Work item => Line by line, repeat the data below exactly, beginning at the first line and ending at the line with "Lettre d'information hebdomadaire (847, 1031)". Omit pictures.

Records supplied =>
***

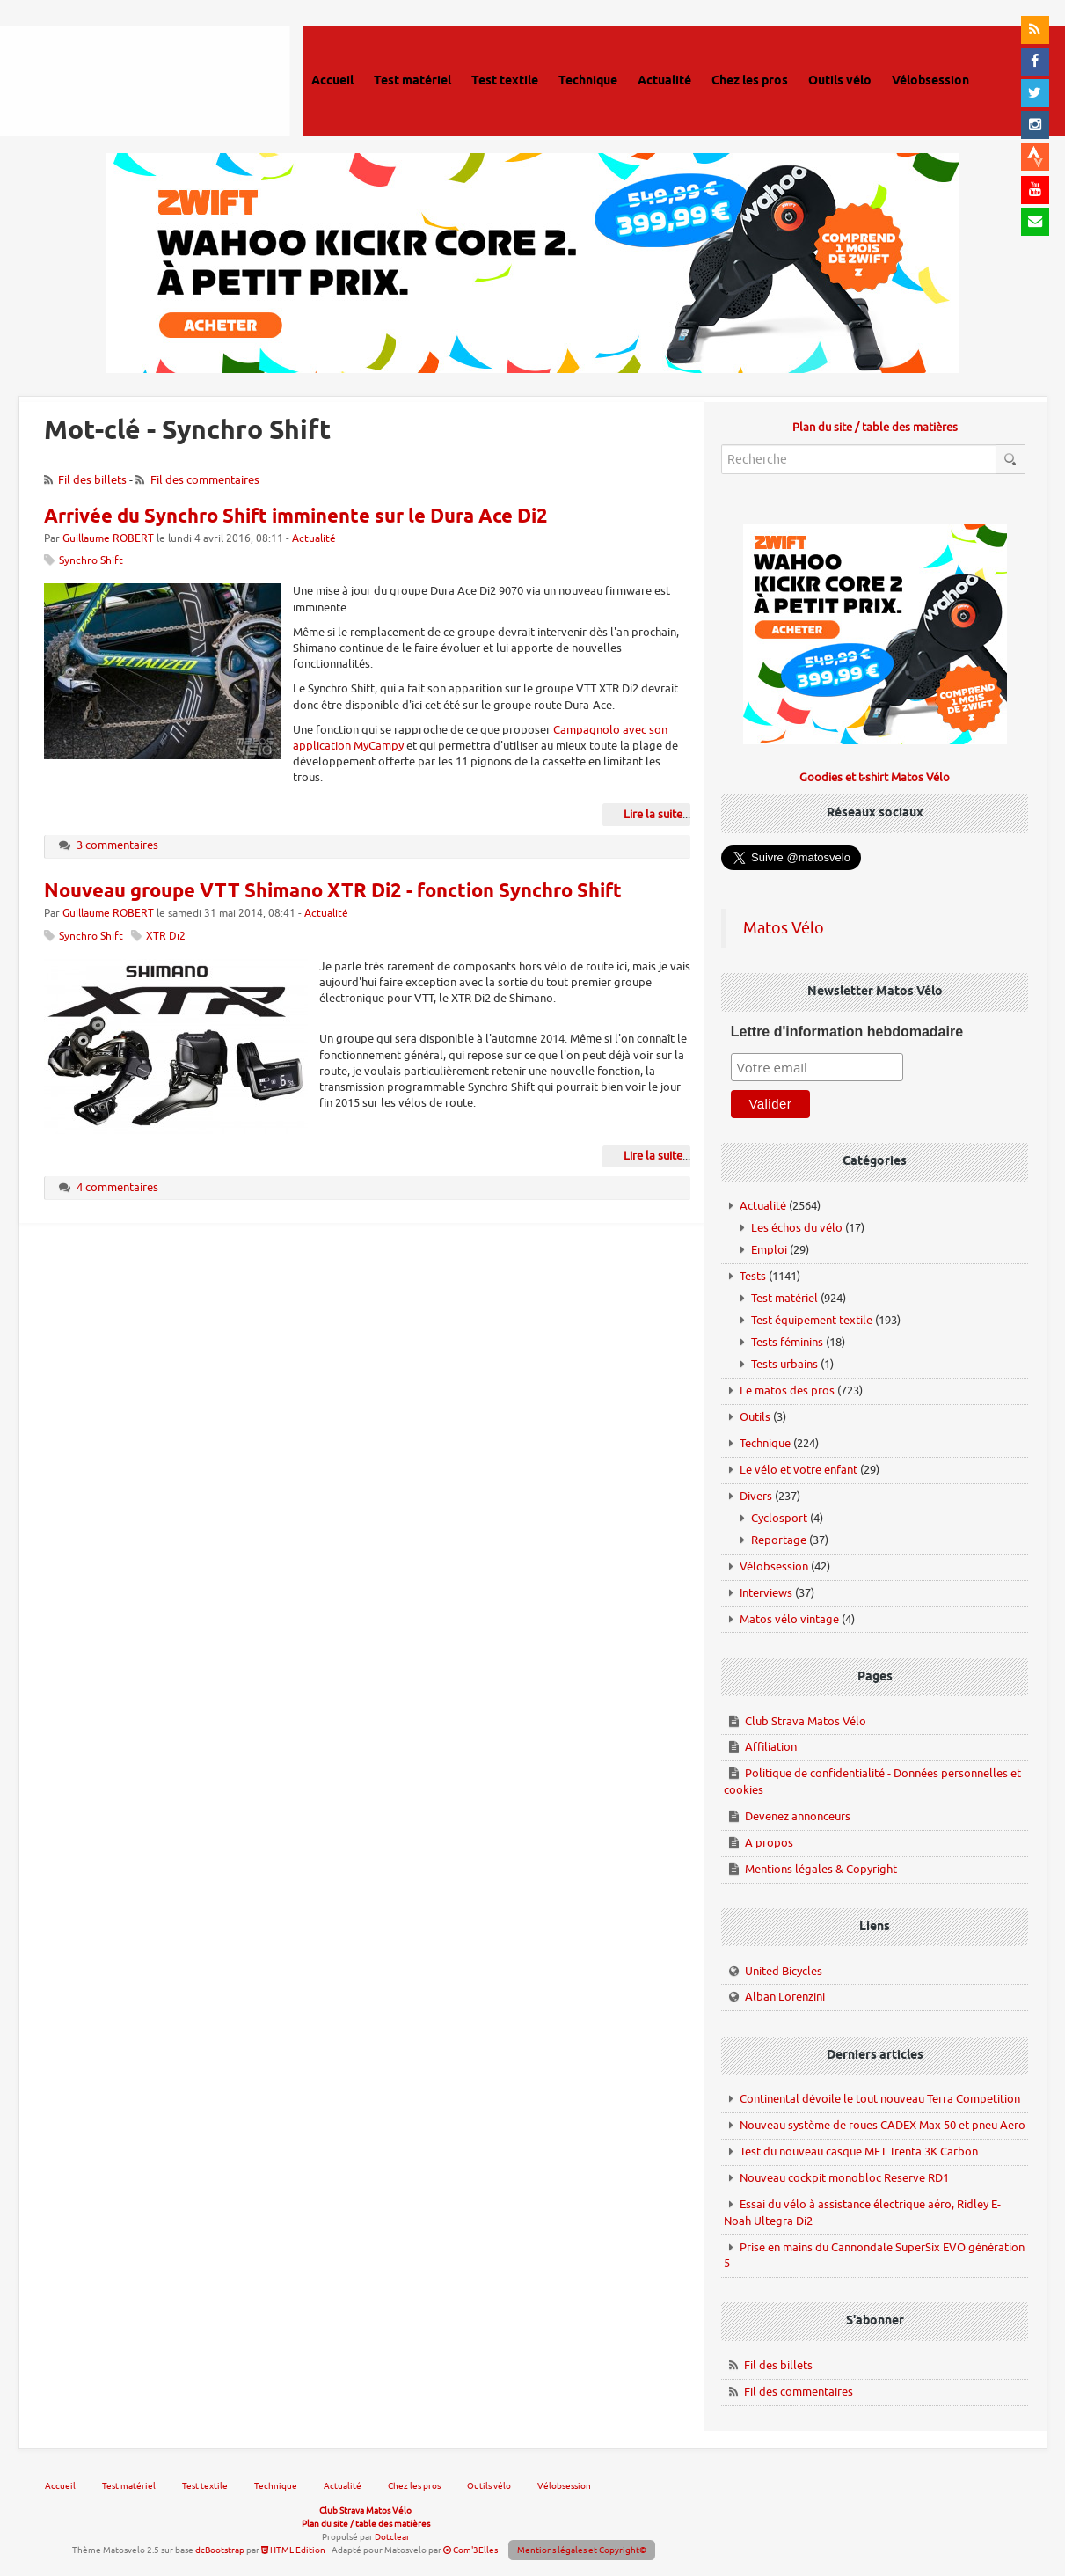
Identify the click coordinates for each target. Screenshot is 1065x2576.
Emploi (769, 1249)
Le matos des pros (787, 1390)
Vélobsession (774, 1566)
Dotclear (392, 2537)
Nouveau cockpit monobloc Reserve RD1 (844, 2177)
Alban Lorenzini (785, 1996)
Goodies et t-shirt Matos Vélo (874, 777)
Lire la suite (653, 814)
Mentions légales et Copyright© (581, 2550)
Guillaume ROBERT (108, 538)
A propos (769, 1842)
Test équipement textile (811, 1320)
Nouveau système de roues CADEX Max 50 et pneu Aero (882, 2125)
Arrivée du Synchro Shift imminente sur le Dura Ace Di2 (296, 517)
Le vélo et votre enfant (798, 1469)
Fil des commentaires (204, 479)
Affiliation (771, 1746)
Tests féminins (787, 1342)
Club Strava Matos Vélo (805, 1721)
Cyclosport (779, 1518)
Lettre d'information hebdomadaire (847, 1031)
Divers (756, 1496)
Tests (753, 1276)
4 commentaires (117, 1187)
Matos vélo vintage (789, 1619)
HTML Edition (293, 2550)
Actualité (314, 538)
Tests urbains (784, 1364)
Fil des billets (92, 479)
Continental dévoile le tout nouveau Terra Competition (880, 2098)
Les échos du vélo (797, 1227)
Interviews (766, 1592)
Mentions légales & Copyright (821, 1869)
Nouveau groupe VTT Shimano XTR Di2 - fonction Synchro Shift (333, 892)
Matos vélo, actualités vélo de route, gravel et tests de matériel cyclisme (147, 78)
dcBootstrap (219, 2550)
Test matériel (784, 1298)
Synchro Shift (91, 560)
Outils (755, 1416)
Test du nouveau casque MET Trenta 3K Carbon (859, 2151)
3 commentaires (117, 845)
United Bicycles (783, 1971)
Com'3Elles (470, 2550)
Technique (765, 1443)
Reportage (778, 1540)
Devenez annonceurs (797, 1816)
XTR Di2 (166, 936)
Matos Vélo (783, 928)
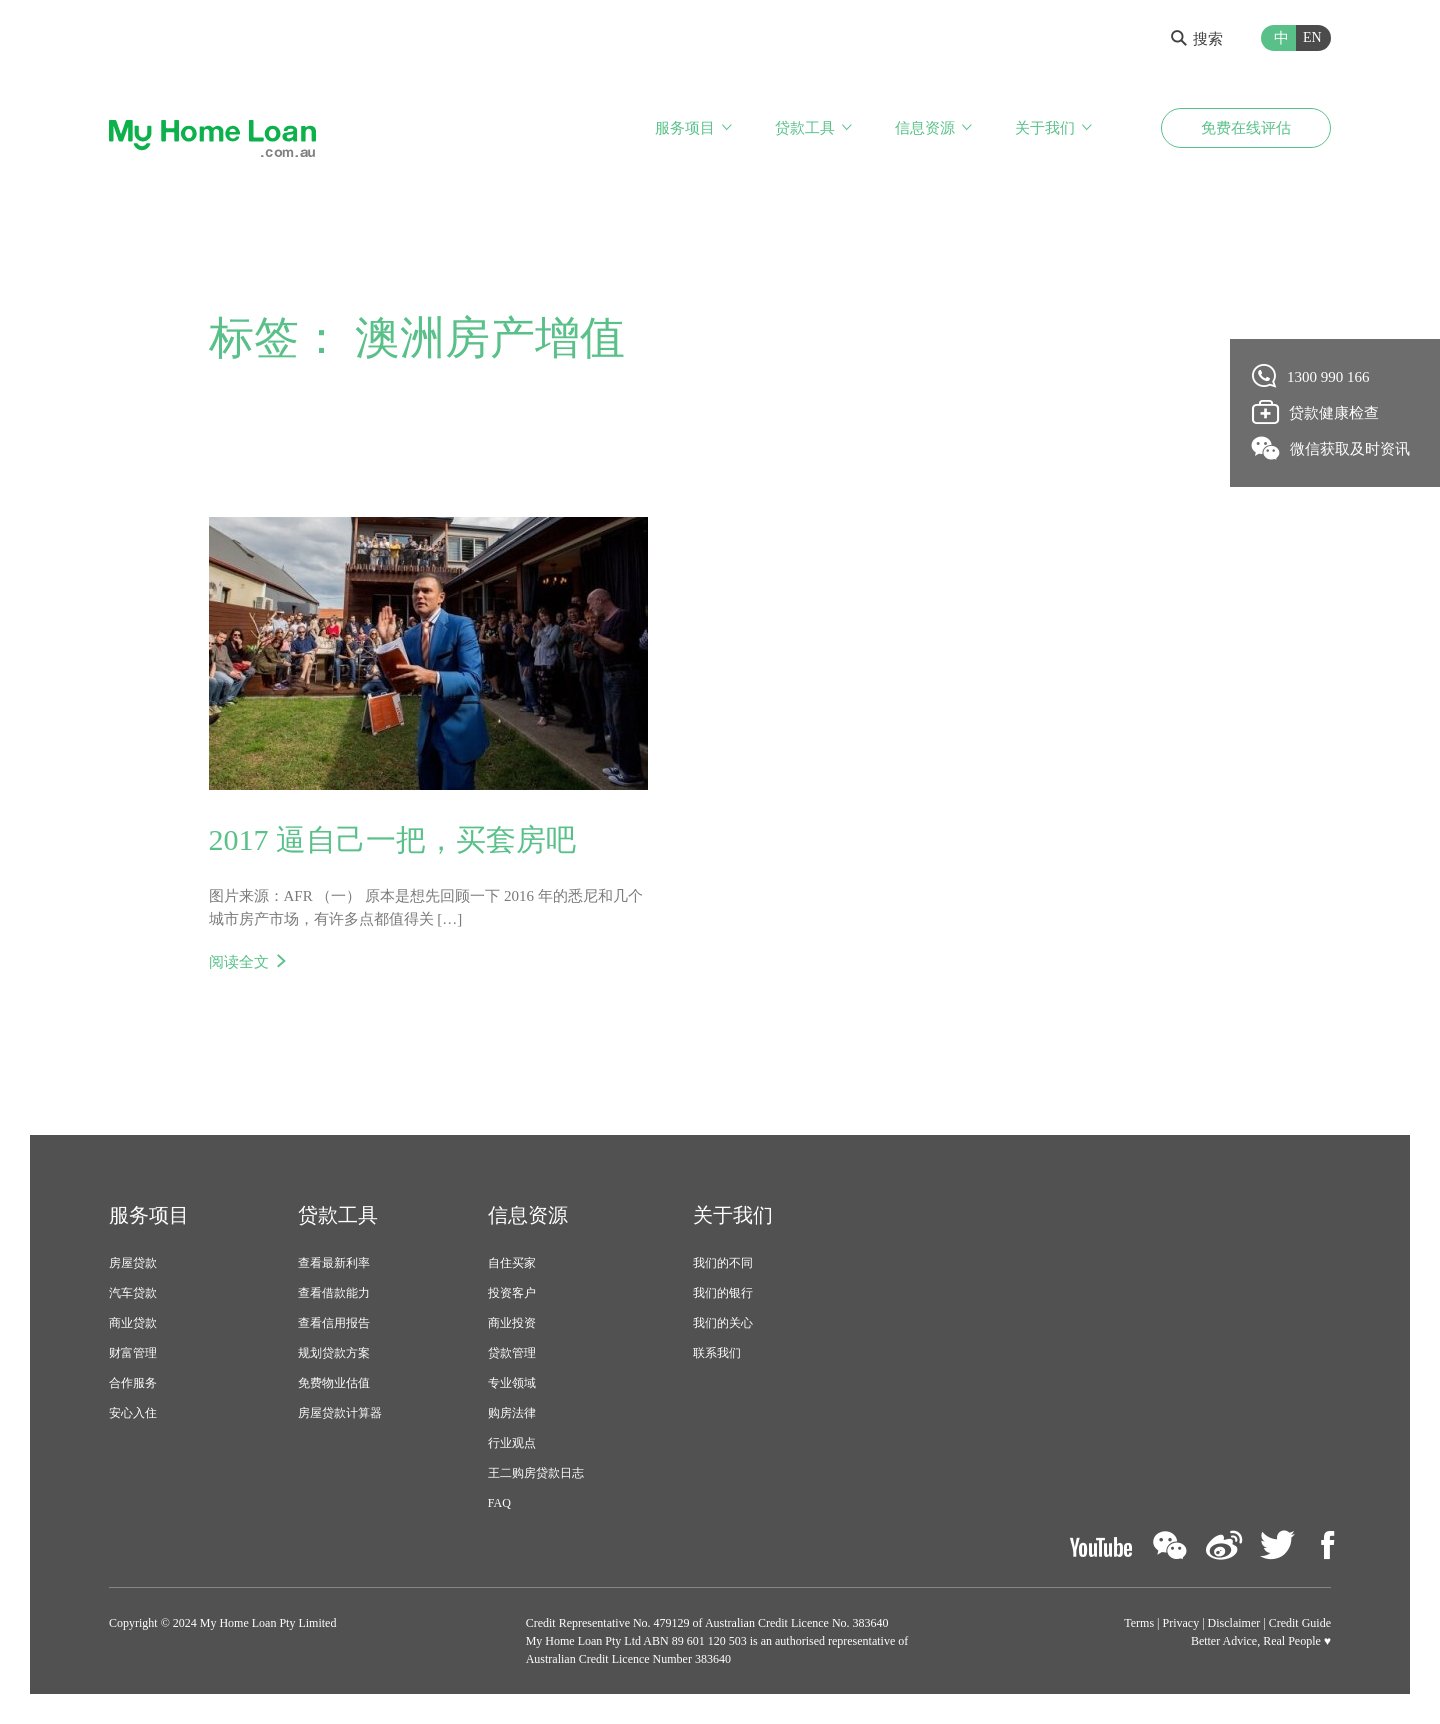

***

The completed task =>
Identify the click coordinates for each target. Screenshot is 1065x2576.
Emploi (769, 1249)
Le matos des pros (787, 1390)
Vélobsession (774, 1566)
Dotclear (392, 2537)
Nouveau cockpit monobloc Reserve RD1 (844, 2177)
Alban Lorenzini (785, 1996)
Goodies et t-shirt Matos Vélo (874, 777)
Lire la suite (653, 814)
Mentions légales et Copyright© (581, 2550)
Guillaume ROBERT (108, 538)
A propos (769, 1842)
Test équipement textile (811, 1320)
Nouveau système de roues CADEX Max 50 et pneu Aero (882, 2125)
Arrivée du Synchro Shift imminente sur le Dura Ace Di2 (296, 517)
Le vélo et votre enfant (798, 1469)
Fil des commentaires (204, 479)
Affiliation (771, 1746)
Tests féminins (787, 1342)
Club Strava Matos Vélo (805, 1721)
Cyclosport (779, 1518)
Lettre d'information hebdomadaire (847, 1031)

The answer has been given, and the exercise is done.